The overnight deal did not resolve fundamental differences over spending and deficits between Republicans and Democrats, funding the government only until Jan. 15 and raising the debt ceiling until Feb. 7.
Those divisions were reflected in credit default swap prices. One-year CDS is down more than 20 basis points from last week's highs, but the cost of insuring against a U.S. default over that period remains higher than over five years, suggesting "tail-risk" has yet to be fully priced out.
It is normally costlier to buy longer-term credit protection.
Among higher-yielding paper, ongoing healthy demand for Spanish paper extended to a strong auction at which the Madrid treasury sold 2.54 billion euros of bonds - above the targeted amount as medium-term debt costs fell.
The U.S. backdrop was supportive, analysts said, but also noted that recent demand for euro zone peripheral debt has generally been driven by improved economic forecasts and hopes for further liquidity from the European Central Bank.

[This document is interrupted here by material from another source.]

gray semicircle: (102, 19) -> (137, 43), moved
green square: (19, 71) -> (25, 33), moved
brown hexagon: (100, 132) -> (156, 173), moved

"They have kicked the proverbial can down the road and U.S. fiscal negotiations will restart early next year. Consequently it's going to be very difficult for the Fed to taper at that time," Nick Stamenkovic, bond strategist at RIA Capital Markets said.
"As a result the market is increasingly confident that a reduction of QE (quantitative easing) is unlikely to be on the agenda until well into 2014. So that's given Treasuries a boost and that's filtered through to Bunds."
German Bund futures jumped 48 ticks to 139.39, pushing 10-year German yields 4.3 basis points lower to 1.89 percent.
They played catch-up with U.S. yields which have fallen more than 10 basis points from the previous day's highs. U.S. yields were down 4 basis points at 2.63 percent.
The yield spread between ten-year U.S. Treasuries and equivalent German Bunds tightened 8 basis points to 72 bps.
"Is it good that they have got a deal out of the way for Treasuries? I suppose it is (because) they are not going to go bust," one trader said. "It's only a short-term thing, it runs out in January, February time."
Other higher-rated euro zone debt also rose, as France saw strong demand for its bonds at two auctions.
The euro zone's second-largest economy has been steadily attracting good demand for its bonds despite sluggish growth and delays in its deficit and debt targets, as it offers better returns than Germany.
Ten-year French government bond yields were 2.5 basis points lower at 2.41 percent. Ten-year Dutch yields were 2.7 basis points down at 2.27 percent and Austrian yields eased 2.1 bps to 2.29 percent.
In Madrid, there was strong demand for the three-year and five-year bonds on offer, with the shorter yield falling to its lowest since April 2010 and the longer one to its lowest rate since it was first sold in July.
In the secondary market, ten-year Spanish and Italian yields were flat at 4.30 percent and 4.24 percent respectively.
"Overall, it's a fairly solid auction but also we have to keep in mind that it's not a huge surprise, because the auction size was small in the first place and we had a budget deal in the U.S so some positive momentum here for sentiment," Michael Leister, senior interest rate strategist Commerzbank said.